If you look closely, you can see the evidence of the deeply stamped, RC serial number that is found horizontally on the right side of the stock in this lower photo. They could not sand it away
Screen Shot 2019-01-30 at 1.30.43 PM.png
sorry, a picture got out of place & a duplicate showed up :roll: :roll: :doh: :shhh: :think: :think: :think:

Re: Military Surplus k98ks commonly found at gun shows

Posted: Wed Jan 30, 2019 2:49 pm
by 72 usmc
The details of this Mitchell
Note, the asterisk and the odd font to the serial number.
Screen Shot 2019-01-30 at 1.30.54 PM.png
Note, this bolt is not bright like most Mitchell's. It was re blued after the RC serial number on the top of the bolt was removed.
Screen Shot 2019-01-30 at 1.31.07 PM.png
Note, the stock was sanded & refinished to a German blond. There is some evidence of the old reddish brown RC stock color if you look closely.
Screen Shot 2019-01-30 at 1.31.24 PM.png
Note, the restamped in the wrong font on all the small parts. The original RC miss matched or lined out numbers were ground off, the area re polished and then re stamped to produce a fake matching K98. A perfect cleaned up rifle for a WW II reenactor. They do great work.
Screen Shot 2019-01-30 at 1.31.35 PM.png
Reproduction lock screws and cleaning rod added and the rifles came with reproduction slings.

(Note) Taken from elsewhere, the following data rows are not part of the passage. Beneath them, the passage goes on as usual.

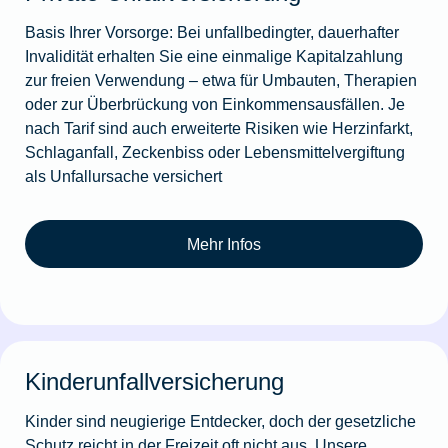
Basis Ihrer Vorsorge: Bei unfallbedingter, dauerhafter
Invalidität erhalten Sie eine einmalige Kapitalzahlung
zur freien Verwendung – etwa für Umbauten, Therapien
oder zur Überbrückung von Einkommensausfällen. Je
nach Tarif sind auch erweiterte Risiken wie Herzinfarkt,
Schlaganfall, Zeckenbiss oder Lebensmittelvergiftung
als Unfallursache versichert
Mehr Infos
Kinderunfallversicherung
Kinder sind neugierige Entdecker, doch der gesetzliche
Schutz reicht in der Freizeit oft nicht aus. Unsere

Screen Shot 2019-01-30 at 1.31.46 PM.png
In conclusion, I have not see any Mitchell's Mauser K98s at gun shows in the last 2 years? It seems they now hold there value, or have slightly increased in value. I have seen Mitchell's M48 Yugo Mausers, but not the K98s that everyone use to dislike so much. Even RC (Russian Capture) Mauser K98ks in original condition are a rare breed at Wisconsin gun shows in the last two years. I guess $700-750 is no longer out of line for one of these rifles. Back in 2011 the intact RC K98k sold around $200, while a Mitchell's K98 sold at $399. Actually in the 2011 issue of Guns & Ammo, SURPLUS FIREARMS magazine on page 118 is a nice review of the Mitchell K98 entitled: Mauser's Military Masterpiece by Rick Hacker, pp. 118-123.